The Guinness World Records (GWR) plans to review its guidelines to "reflect the world we live in',' after a nurse was denied a record for not wearing a dress during the London marathon.
During last week's event, Jessica Anderson completed the 42.2km race in 3h 8m 22s, beating the previous record by 32 seconds.
But the GWR rejected her application before the race, saying her scrubs with trousers were "too much like a doctor's uniform", and their rules stipulated that a nurse's uniform must include a blue or white dress, a white pinafore apron and a traditional white nurse's cap.
The news prompted a social-media backlash from nurses, who've shared pictures of their real-life uniforms - including trousers - using the WhatNursesWear hashtag.
Although GWR told Anderson in February that she had missed the deadline for costume submissions, the organisation has now announced that her record will be reviewed.
"We're aware of the news surrounding Jessica Anderson's attempt for the fastest marathon dressed a nurse at this year's London Marathon," GWR said in a tweet.
"Guinness World Records takes the matters of equality and inclusiveness very seriously,
"I want to ensure all concerned that we have recognised the need for an immediate review of this attempt, and the fastest marathon dressed as a nurse category and associated guidelines, which we will begin as a priority.
"We are also committed to consistent reviews of all record categories to ensure they reflect the world we live in today."
Ms Anderson said she was stunned when she learned her outfit didn't meet the criteria.
"Their definition is just so outdated," Anderson told Runner's World magazine. "Some of the nurses I work with do wear dresses, but mostly we wear scrubs or a tunic and trousers.

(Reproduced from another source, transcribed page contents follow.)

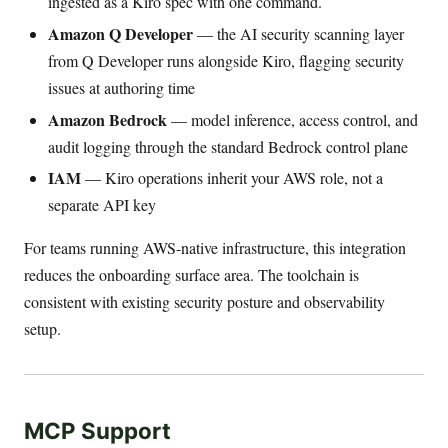
ingested as a Kiro spec with one command.
Amazon Q Developer
— the AI security scanning layer
from Q Developer runs alongside Kiro, flagging security
issues at authoring time
Amazon Bedrock
— model inference, access control, and
audit logging through the standard Bedrock control plane
IAM
— Kiro operations inherit your AWS role, not a
separate API key
For teams running AWS-native infrastructure, this integration
reduces the onboarding surface area. The toolchain is
consistent with existing security posture and observability
setup.
MCP Support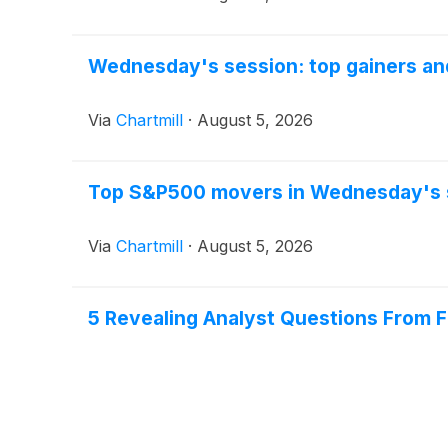
Wednesday's session: top gainers and
Via
Chartmill
·
August 5, 2026
Top S&P500 movers in Wednesday's 
Via
Chartmill
·
August 5, 2026
5 Revealing Analyst Questions From Fa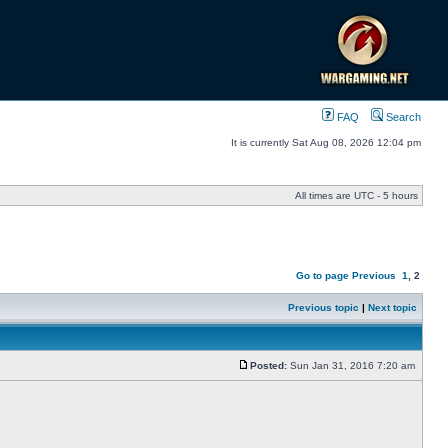
FAQ
Search
It is currently Sat Aug 08, 2026 12:04 pm
All times are UTC - 5 hours
Go to page
Previous
1
,
2
Previous topic
|
Next topic
Posted:
Sun Jan 31, 2016 7:20 am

"I've certainly never seen a male nurse wearing a dress to work. I'm sure Guinness World Records don't intend to cause offence, but it would be nice if they decided to revise their criteria instead of reinforcing old gender stereotypes."
Anderson, who works at the Royal London Hospital, raised more than £2,200 (NZ$4375) for Barts Health National Healthboard Service Trust.
The official world record for a woman running a marathon in a nurse's uniform is held by Sarah Dudgeon, who set a time of 3h 8m 54s in 2015.